Cara pertama menggunakan logika Aristotelian. Menolak adanya kemungkinan ketiga dari suatu kontradiksi yang menjadi dasar berpikir modern. Dualisme kebenaran yang saling bertentangan harus diambil tunggal dari salahsatunya.
Sedangkan cara kedua, merupakan cara berpikir primordial yang paradoks. Yang tradisional dan modern tetap diakui keberadaannya juga kebenarannya. Tidak ada yang diunggulkan, tidak ada yang dikalahkan, tidak ada yang dimenangkan, tidak ada yang ditolak.
Berdasarkan pemahaman itu, saya lebih memilih cara yang kedua. Melakukan upaya transformasi sekaligus menyertakan hipogramnya. Dalam proses penciptaan karya ini, seni Gaok (tradisi) dan teater kontemporer (modern), berpotensi memunculkan kreasi baru (kemungkinan ketiga, yaitu paradoks). Entitas baru yang paradoksal itu, modern-tradisional atau tradisional-modern; sakral yang profan atau profan yang sakral, keduanya hadir beriringan.
Bertolak dari sana, saya ingin menawarkan konsep pertunjukan yang di dalamnya terdiri dari hipogram berikut transformasinya. Keduanya hadir beriringan. Hipogramnya adalah seni tradisi gaok yang terdiri dari teks (wawacan), konteks (ritual: syukuran, hajatan, ruwatan) dan koteksnya (nembang: auditif, partisipatif). Sedangkan transformasinya adalah teater kontemporer yang terdiri dari teks (laku peristiwa, verbal/non verbal tubuh), konteks (relasi cerita dengan situasi kekinian: simpati, refleksi, argumentasi, negasi), koteks (audio dan visual: empati, alienasi, partisipatif).
Dalam pementasan ini, berharap seni tradisi tidak sepenuhnya tercerabut dari akarnya. Melainkan, seni tradisi akan dibiarkan tumbuh sambil menerima bentuk-bentuk seni pertunjukan modern.
Sinopsis
Naskah wawacan Simbar Kancana Ngadeg Raja: Fragmen Talaga Manggung (1999), mengisahkan peristiwa kerajaan Talaga Manggung yang mulanya damai dan sejahtera harus mengalami kekisruhan. Kerajaan Talaga Manggung ini adalah salahsatu kerajaan yang menjadi cikal bakal kabupaten Majalengka. Kerajaan Talaga Manggung (Kerajaan di bawah Galuh) dipimpin oleh seorang Raja yang tersohor. Ia memiliki dua orang anak yaitu Raden Panglurah dan Putri Simbar Kancana.

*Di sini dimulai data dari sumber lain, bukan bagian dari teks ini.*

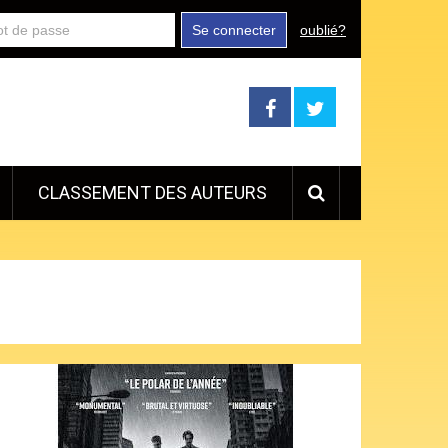
Se connecter
oublié?
CLASSEMENT DES AUTEURS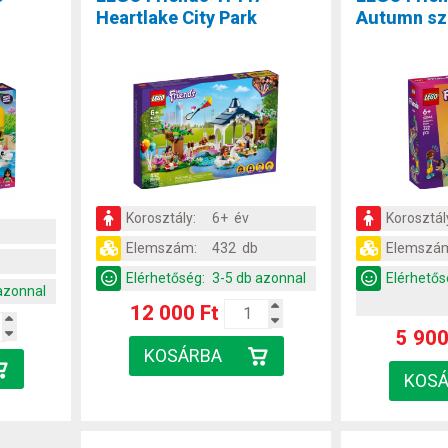
Heartlake City Park
Autumn sz
Korosztály:
6+ év
Korosztál
Elemszám:
432 db
Elemszá
Elérhetőség:
3-5 db azonnal
Elérhetős
azonnal
12 000 Ft
5 900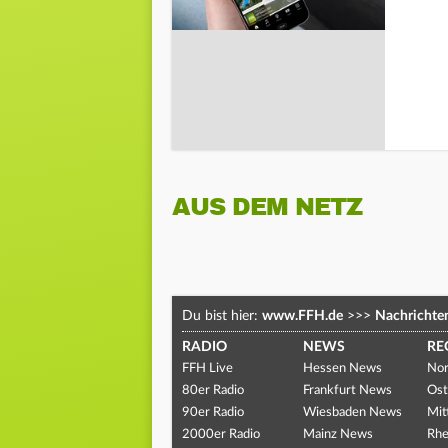
AUS DEM NETZ
Du bist hier:
www.FFH.de
>>>
Nachrichte
RADIO
NEWS
RE
FFH Live
Hessen News
Nor
80er Radio
Frankfurt News
Ost
90er Radio
Wiesbaden News
Mit
2000er Radio
Mainz News
Rhe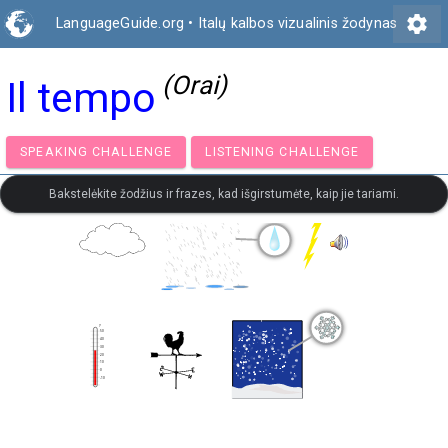
settings
LanguageGuide.org
•
Italų kalbos vizualinis žodynas
(Orai)
Il tempo
SPEAKING CHALLENGE
LISTENING CHALLENGE
Bakstelėkite žodžius ir frazes, kad išgirstumėte, kaip jie tariami.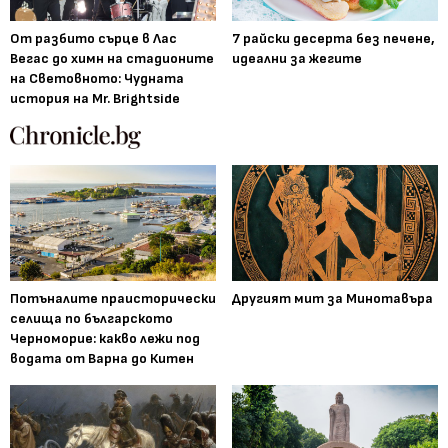
От разбито сърце в Лас
7 райски десерта без печене,
Вегас до химн на стадионите
идеални за жегите
на Световното: Чудната
история на Mr. Brightside
Потъналите праисторически
Другият мит за Минотавъра
селища по българското
Черноморие: какво лежи под
водата от Варна до Китен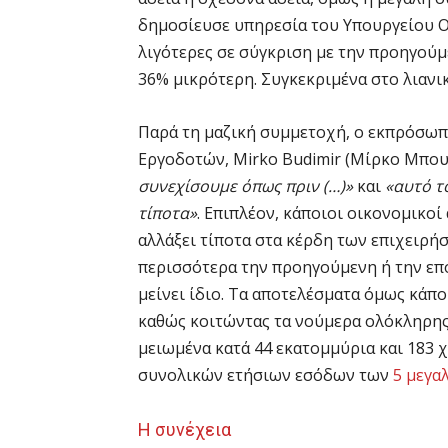
δημοσίευσε υπηρεσία του Υπουργείου Ο
λιγότερες σε σύγκριση με την προηγούμ
36% μικρότερη. Συγκεκριμένα στο λιανι
Παρά τη μαζική συμμετοχή, ο εκπρόσωπ
Εργοδοτών, Mirko Budimir (Μίρκο Μπου
συνεχίσουμε όπως πριν (…)»
και
«αυτό τ
τίποτα»
. Επιπλέον, κάποιοι οικονομικοί
αλλάξει τίποτα στα κέρδη των επιχειρή
περισσότερα την προηγούμενη ή την επό
μείνει ίδιο. Τα αποτελέσματα όμως κάπ
καθώς κοιτώντας τα νούμερα ολόκληρης
μειωμένα κατά 44 εκατομμύρια και 183 
συνολικών ετήσιων εσόδων των
5 μεγα
Η συνέχεια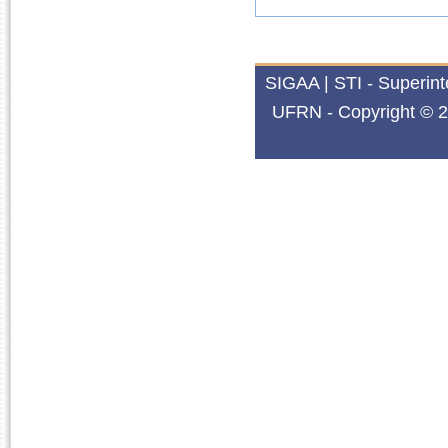
SIGAA | STI - Superin
UFRN - Copyright © 2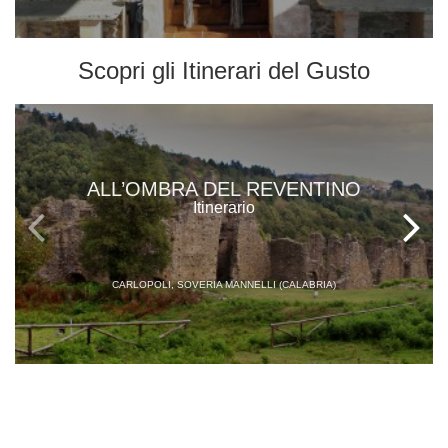
Scopri gli
Itinerari del Gusto
ALL’OMBRA DEL REVENTINO
Itinerario
CARLOPOLI, SOVERIA MANNELLI (CALABRIA)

Cerita bermula dari adegan sayembara adu sakti yang ditujukan untuk mencari pasangannya Simbar Kancana. Pemenangnya adalah Palembang Gunung. Setelah menikah, Palembang Gunung berkhianat, ia melakukan upaya pembunuhan terhadap Raja Talaga Manggung melalui Centang Barang seorang penjaga benda pusaka kerajaan. Centang Barang yang sudah termakan bujuk rayupun membunuh Raja dengan senjata bernama “Cis”, senjata pusaka Raja.
Kejadian tersebut membuat kerajaan bersedih. Palembang Gunung mengumumkan bahwa yang membunuh Raja adalah Centang Barang. Centang Barang pun lari ketika dirinya hendak ditangkap. Tak lama kemudian misteri yang sebenarnya terungkap, bahwa otak pembunuhan adalah Palembang Gunung. Akhirnya Simbar Kancana bersiasat untuk menjebak Palembang Gunung. Jebakan itu berhasil, dibunuhlah Palembang Gunung oleh Simbar Kancana. Simbar Kancana pun memimpin kerajaan dan menikah lagi dengan pejabat kerajaan Galuh, seorang pangeran yang menolong Simbar Kancana ketika menangkap Centang Barang.